Here's what I suggest:

- Pull ALL of the stone out of this are, and the other area's where you need to raise the grade.
- Pull out landscape fabric.
- Cut downspouts & raise the bottom elbow at least 8-12"
- Dig around corner and find the obvious section of the wall that's letting the water run in freely. If you can't find it easily, it may take two people. The second person should be able to faintly hear the water on the interior if holding their ear close to the wall. Move the garden hose util you pinpoint where it's leaking in. Fortunately, it looks to be in the third course, so darn near at grade.
- Put in short window wells, 12" are typically the shortest you'll find.
- Bring in good soil (I prefer a clay-topsoil mix, and it's easy to find here) that will compact relatively tight.
- Raise the grade to get the soil at least 4-6" higher in the first 10' from the house. More is always better.
- Installing new fabric is up to you, it doesn't help shed water. Whatever you use for mulch/stone/etc., MAKE SURE the soil underneath it pitches well away from the house. Stone WILL NOT shed water. Wood mulch isn't much better, especially when it's fresh.


----------



## jhack836 (Feb 11, 2012)

jomama45 said:


> Absolutely NOT.
> 
> Here's what I suggest:
> 
> ...


thats for the advice, where in wisc do u live? im from wi, in hartland/merton. those steps are all things i had in mind and will try. i hope that will fix the problem. hopefully just a small problem, nothing major, thanks


----------



## Ravenworks (Oct 31, 2010)

jomama45 said:


> Absolutely NOT.
> 
> - Put in short window wells, 12" are typically the shortest you'll find.
> - Bring in good soil (I prefer a clay-topsoil mix, and it's easy to find here) that will compact relatively tight.


Sounds good to me,I thought about the window well,OP will gain a lot of room for grade.


----------



## jhack836 (Feb 11, 2012)

how would a window well help since no water is coming in around it and my window is above grade level?


----------



## jomama45 (Nov 13, 2008)

jhack836 said:


> thats for the advice, where in wisc do u live? im from wi, in hartland/merton. those steps are all things i had in mind and will try. i hope that will fix the problem. hopefully just a small problem, nothing major, thanks


NE of you a ways, between Mil. & Sheboygan, near the lake......




jhack836 said:


> how would a window well help since no water is coming in around it and my window is above grade level?


It would allow you to raise the grade several inches without having to bury the window, which could potentially leak, take away extra light, etc....


----------



## bbo (Feb 28, 2010)

jhack836 said:


> how would a window well help since no water is coming in around it and my window is above grade level?

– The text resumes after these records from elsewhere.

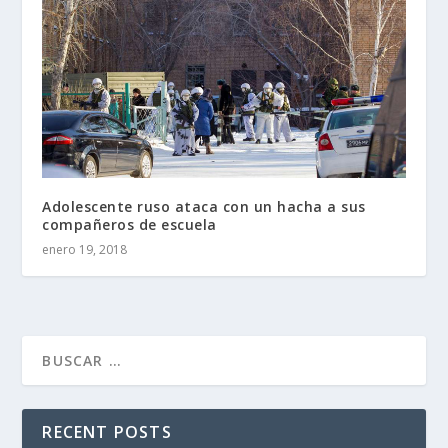
Adolescente ruso ataca con un hacha a sus
compañeros de escuela
enero 19, 2018
RECENT POSTS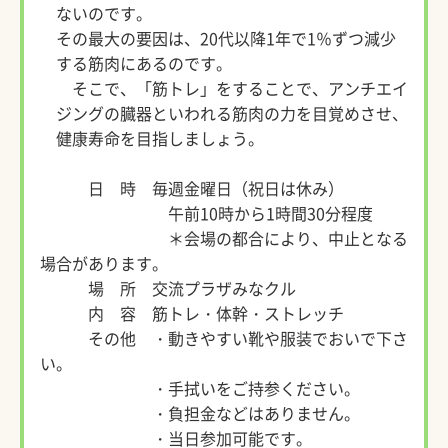
ないのです。
その最大の要因は、20代以降1年で1％ずつ減少
する筋肉にあるのです。
そこで、「筋トレ」をすることで、アンチエイ
ジングの臓器といわれる筋肉の力を目覚めさせ、
健康寿命を目指しましょう。
日 時 毎週金曜日（祝日は休み）
午前10時から1時間30分程度
＊会場の都合により、中止となる
場合があります。
場 所 交流プラザみなクル
内 容 筋トレ・体幹・ストレッチ
その他 ・動きやすい靴や服装でおいで下さ
い。
・手拭いをご持参ください。
・負担金などはありません。
・当日参加可能です。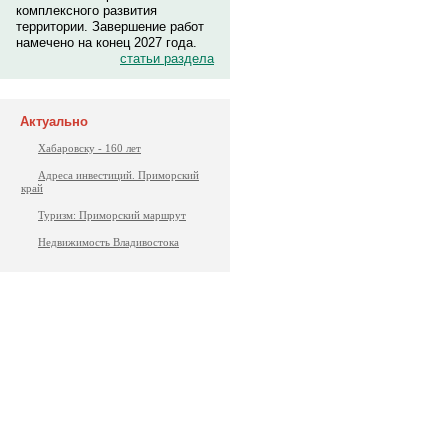
комплексного развития
территории. Завершение работ
намечено на конец 2027 года.
статьи раздела
Актуально
Хабаровску - 160 лет
Адреса инвестиций. Приморский
край
Туризм: Приморский маршрут
Недвижимость Владивостока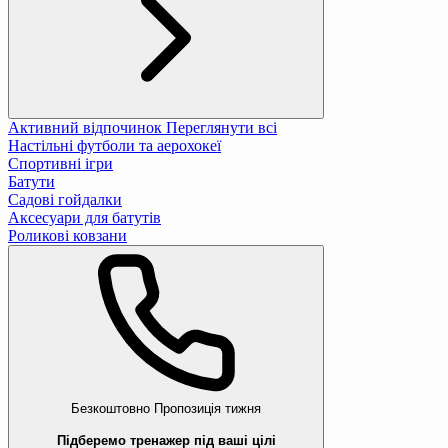
Активний відпочинок
Переглянути всі
Настільні футболи та аерохокеї
Спортивні ігри
Батути
Садові гойдалки
Аксесуари для батутів
Роликові ковзани
Безкоштовно
Пропозиція тижня
Підберемо тренажер під ваші цілі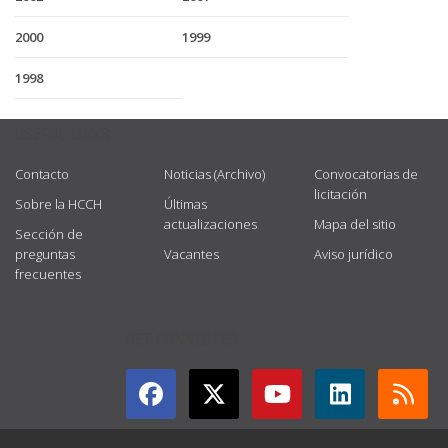
2000
1999
1998
USEFUL LINKS
Contacto
Noticias (Archivo)
Convocatorias de
licitación
Sobre la HCCH
Últimas
actualizaciones
Mapa del sitio
Sección de
preguntas
Vacantes
Aviso jurídico
frecuentes
GET CONNECTED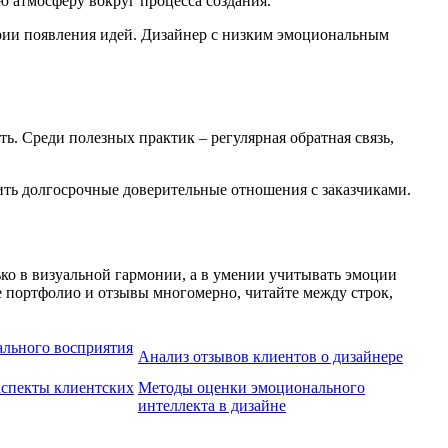
ю атмосферу вокруг процесса создания.
тории появления идей. Дизайнер с низким эмоциональным
. Среди полезных практик – регулярная обратная связь,
оить долгосрочные доверительные отношения с заказчиками.
ко в визуальной гармонии, а в умении учитывать эмоции
те портфолио и отзывы многомерно, читайте между строк,
льного восприятия
Анализ отзывов клиентов о дизайнере
спекты клиентских
Методы оценки эмоционального
интеллекта в дизайне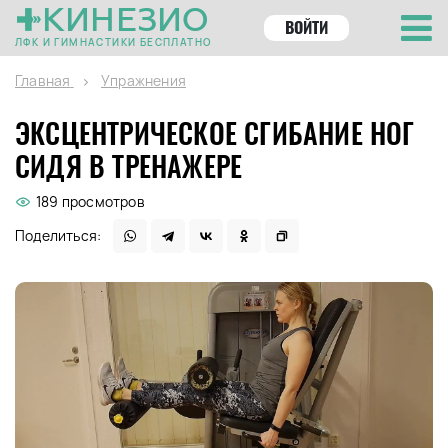
КИНЕЗИО
ВОЙТИ
ЛФК И ГИМНАСТИКИ БЕСПЛАТНО
Главная
Упражнения
ЭКСЦЕНТРИЧЕСКОЕ СГИБАНИЕ НОГ
СИДЯ В ТРЕНАЖЕРЕ
189 просмотров
Поделиться: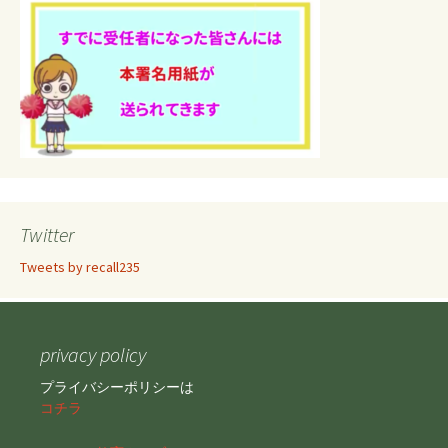
Twitter
Tweets by recall235
privacy policy
プライバシーポリシーは
コチラ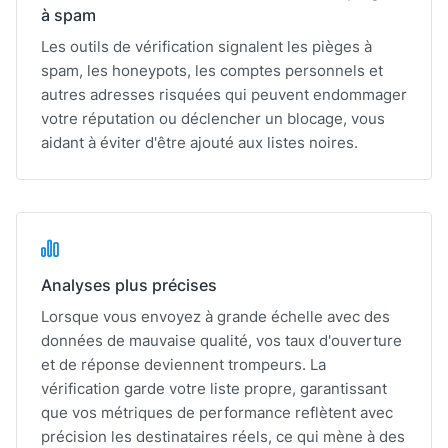
à spam
Les outils de vérification signalent les pièges à
spam, les honeypots, les comptes personnels et
autres adresses risquées qui peuvent endommager
votre réputation ou déclencher un blocage, vous
aidant à éviter d'être ajouté aux listes noires.
Analyses plus précises
Lorsque vous envoyez à grande échelle avec des
données de mauvaise qualité, vos taux d'ouverture
et de réponse deviennent trompeurs. La
vérification garde votre liste propre, garantissant
que vos métriques de performance reflètent avec
précision les destinataires réels, ce qui mène à des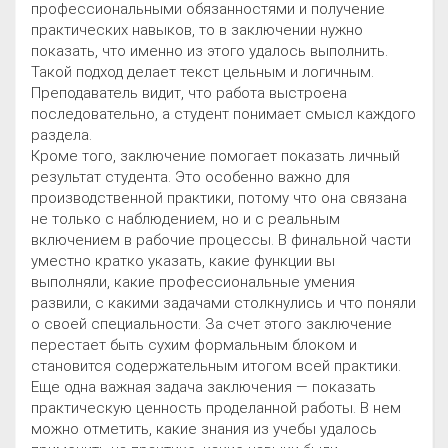
профессиональными обязанностями и получение
практических навыков, то в заключении нужно
показать, что именно из этого удалось выполнить.
Такой подход делает текст цельным и логичным.
Преподаватель видит, что работа выстроена
последовательно, а студент понимает смысл каждого
раздела.
Кроме того, заключение помогает показать личный
результат студента. Это особенно важно для
производственной практики, потому что она связана
не только с наблюдением, но и с реальным
включением в рабочие процессы. В финальной части
уместно кратко указать, какие функции вы
выполняли, какие профессиональные умения
развили, с какими задачами столкнулись и что поняли
о своей специальности. За счет этого заключение
перестает быть сухим формальным блоком и
становится содержательным итогом всей практики.
Еще одна важная задача заключения — показать
практическую ценность проделанной работы. В нем
можно отметить, какие знания из учебы удалось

you can see darkness around the inside of that window currently.

a window well would get the water from the outside of the window forced down at least the depth of the window well.

the first and easiest thing to do would have been cutting the 12" off the downspout and attaching the extension there.


----------



## jhack836 (Feb 11, 2012)

bbo said:


> you can see darkness around the inside of that window currently.
> 
> a window well would get the water from the outside of the window forced down at least the depth of the window well.
> 
> the first and easiest thing to do would have been cutting the 12" off the downspout and attaching the extension there.


ya im going to do that before tuesday, its suppose to rain. that is easy done hundreds of downspouts before.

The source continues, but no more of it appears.